Task material:

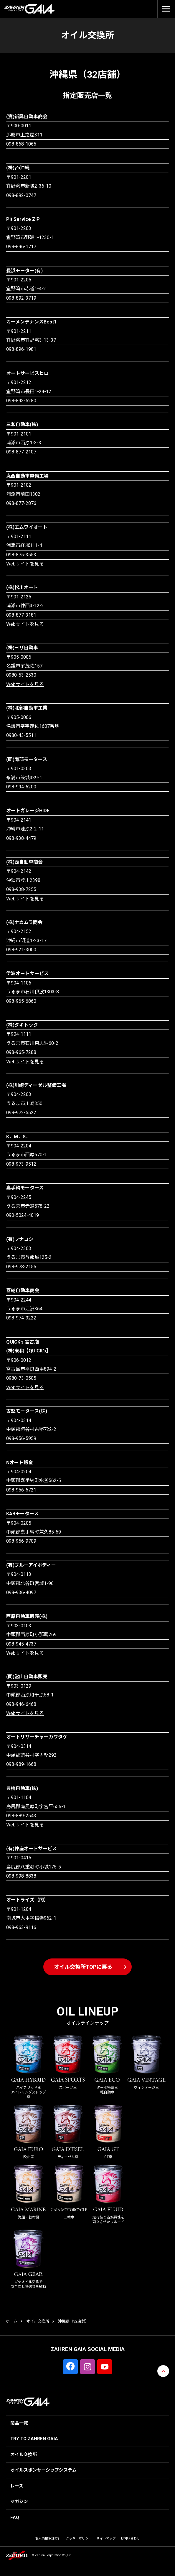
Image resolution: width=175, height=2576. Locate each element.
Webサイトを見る (25, 564)
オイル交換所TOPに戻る (83, 1967)
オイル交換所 (37, 2321)
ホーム (11, 2321)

Assignment: Copy out the listing above exactly, and keep the pictures out of it.

Answer to this task:
Image resolution: width=175, height=2576. Locate each element.
Webサイトを見る (25, 564)
オイル交換所TOPに戻る (83, 1967)
オイル交換所 (37, 2321)
ホーム (11, 2321)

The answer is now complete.